Asimismo, lamenta que los
clubes que tienen cierta autonomía y que no dependen directamente de otras
empresas están habitualmente dirigidos por opacos hombres de negocios y
políticos de segunda, que utilizan el fútbol como una catapulta de prestigio
para lanzarse al primer plano de la popularidad. Aunque hay también casos
excepcionales en lo que sucede al revés: personas que ponen su bien ganada fama
al servicio del fútbol, como el cantante inglés Elton John, que fue presidente
del Watford, el club de sus amores.
Según el escritor, tres
son las principales consecuencias de haber transformado el fútbol en una
empresa estrictamente comercial. En primer lugar, “el juego se ha convertido en
espectáculo, con pocos protagonistas y muchos espectadores, fútbol para mirar”.

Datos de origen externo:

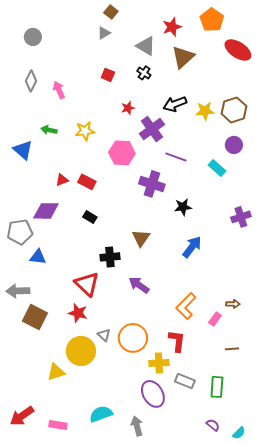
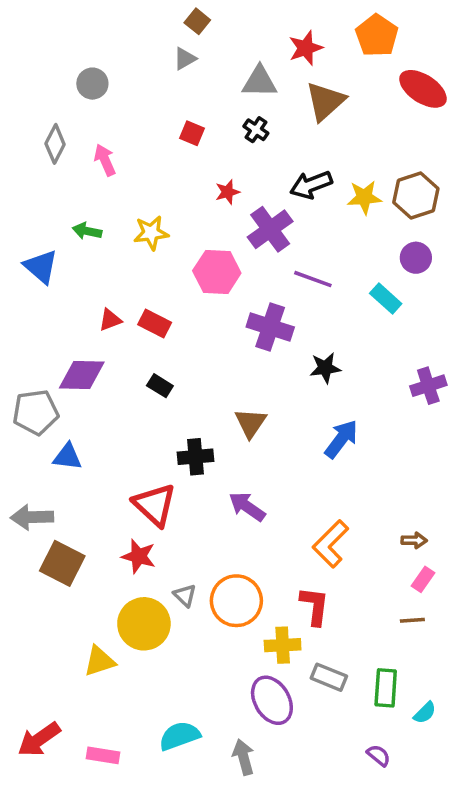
gray circle: (33, 37) -> (92, 84), moved
gray triangle: (146, 46) -> (259, 82), turned -30
pink rectangle: (215, 319) -> (423, 579), moved
cyan semicircle: (239, 433) -> (425, 713), moved

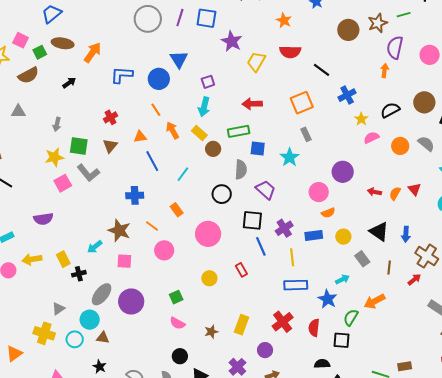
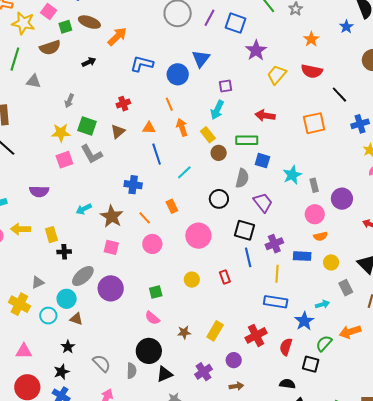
gray rectangle: (306, 134) -> (314, 185), moved
cyan arrow: (95, 247) -> (84, 209), moved
black circle: (180, 356) -> (149, 351), size x1.6

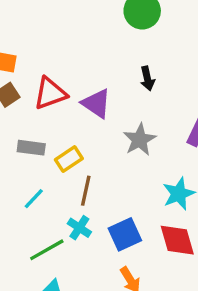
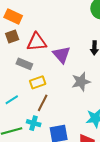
gray rectangle: (31, 148) -> (24, 64), moved
cyan cross: (79, 228) -> (34, 123), turned -32

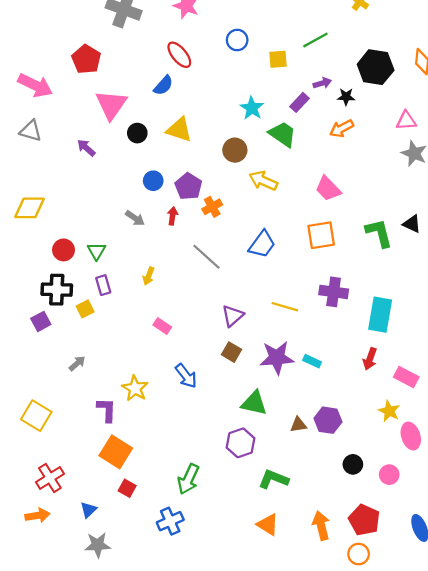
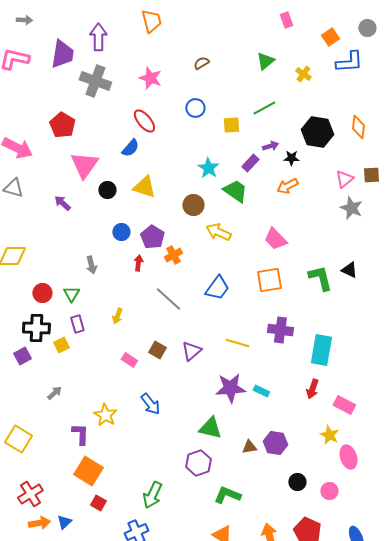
pink triangle: (406, 121) -> (344, 179), turned -36
gray arrow: (135, 218) -> (91, 265), moved, turned 42
brown square: (231, 352) -> (157, 350), moved
orange arrow: (37, 515) -> (39, 523), moved

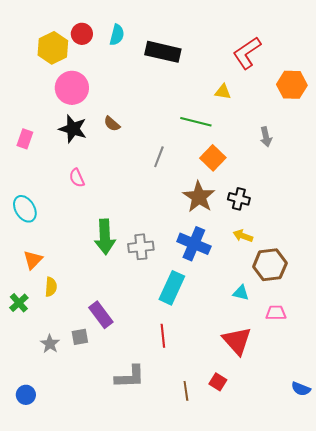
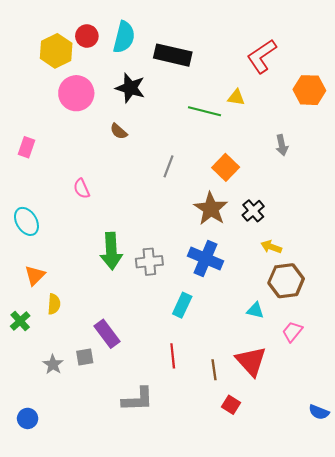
cyan semicircle: (117, 35) -> (124, 37), size x1.4
green line: (196, 122) -> (204, 111), moved
black star: (73, 129) -> (130, 88), moved
black cross: (239, 199) -> (253, 211), turned 35
yellow arrow: (243, 236) -> (271, 247), moved
cyan rectangle: (172, 288) -> (182, 305), size x0.7
pink trapezoid: (276, 313) -> (292, 332), turned -50
brown line: (186, 391) -> (214, 370), moved

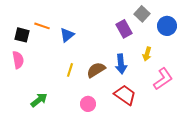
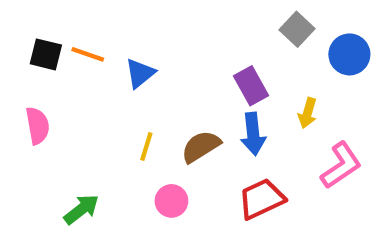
purple rectangle: (124, 29) -> (251, 86), moved
black square: (22, 35) -> (46, 54), moved
red trapezoid: (125, 95) -> (261, 199), turned -60
pink circle: (88, 104) -> (171, 201), moved

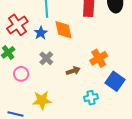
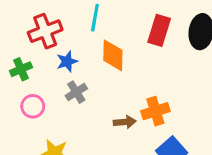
blue star: (41, 33) -> (67, 61), moved
brown arrow: (73, 71) -> (125, 122), moved

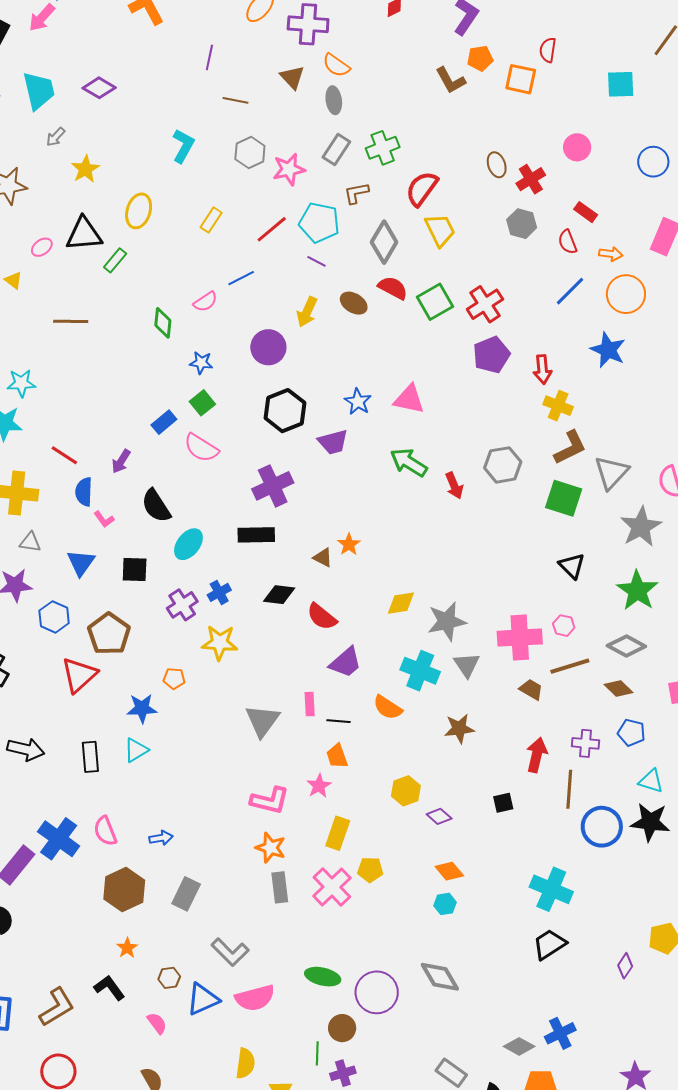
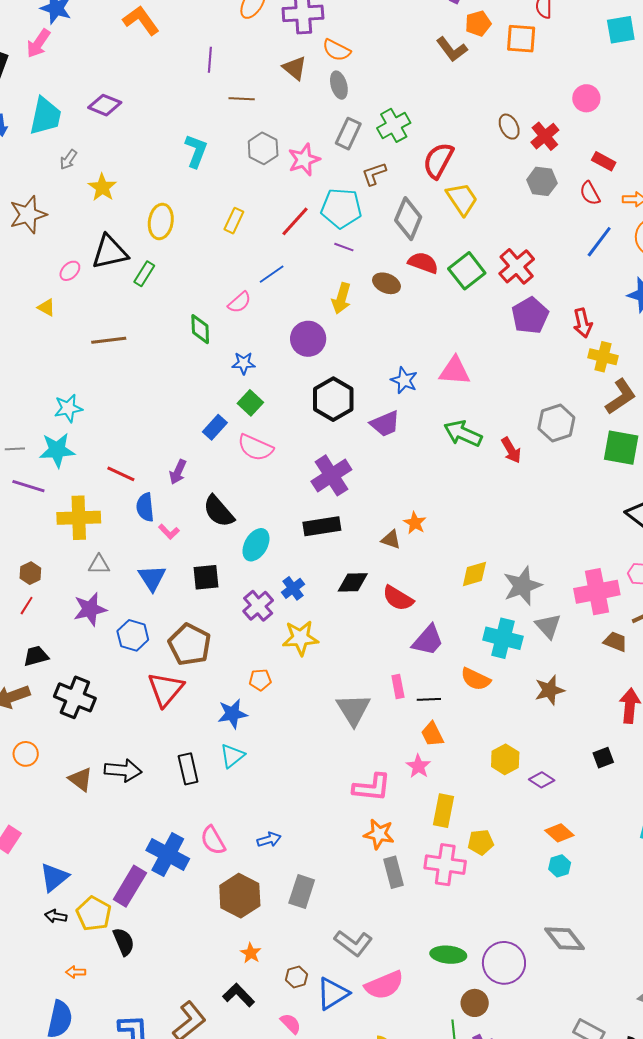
cyan trapezoid: (39, 91) -> (45, 116), turned 33
pink cross: (332, 887) -> (445, 865), turned -30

En segundo lugar, “el espectáculo se ha convertido en uno de los negocios más
lucrativos del mundo, que no se organiza para jugar, sino para impedir que se
juegue”. Y por último, “la tecnocracia del deporte profesional ha ido
imponiendo un fútbol de pura velocidad y mucha fuerza, que renuncia a la
alegría, atrofia la fantasía y prohíbe la osadía”.
En suma, en el país del
“juego bonito”, Brasil, se nos ha dado una lección que va mucho más allá de la
fascinación que puede producir el fútbol. Las organizaciones sociales y
sindicales nos han mostrado la importancia de una ciudadanía responsable y
activa, que enfrenta las arbitrariedades, injusticias y corrupción que
provienen del poder político y económico. La participación de los afectados por
estos males ha puesto de manifiesto una realidad que no ha podido ser ahogada
ni encubierta por el espectáculo deportivo. Nos referimos a que un Mundial
financiado con dinero público, en un país donde la pobreza sigue golpeando a
sectores mayoritarios, representa un grave problema moral. Que la avaricia de
unos pocos termine apropiándose de lo que necesitan y a lo que tienen derecho
las mayorías pone de manifiesto un alto grado de corrupción e injusticia
social.
En lo que respecta a la
humanización del deporte, en este caso del fútbol, hay que retomar las sabias
palabras de Galeano y Leonardo Boff. El primero propone recuperar la alegría de
jugar: “Que el hombre sea niño por un rato, jugando como juega el niño con el
globo. Jugando sin motivo, sin reloj y sin juez”. Por su parte, Boff nos habla
del fútbol como una metáfora de lo mejor que los seres humanos podemos
presentar: “La combinación feliz del esfuerzo del individuo con la cooperación
del grupo. Una verdadera escuela de virtudes: autodominio, tranquilidad,
amabilidad y capacidad de perdón, de no devolver patada por patada”. En otras
palabras, poner límites a la avaricia de quienes controlan el fútbol mundial y
devolverle su carácter lúdico y ético son condiciones necesarias para que la
pelota sea de todos.
Carlos
Ayala Ramírez es director de Radio YSUCA de El Salvador.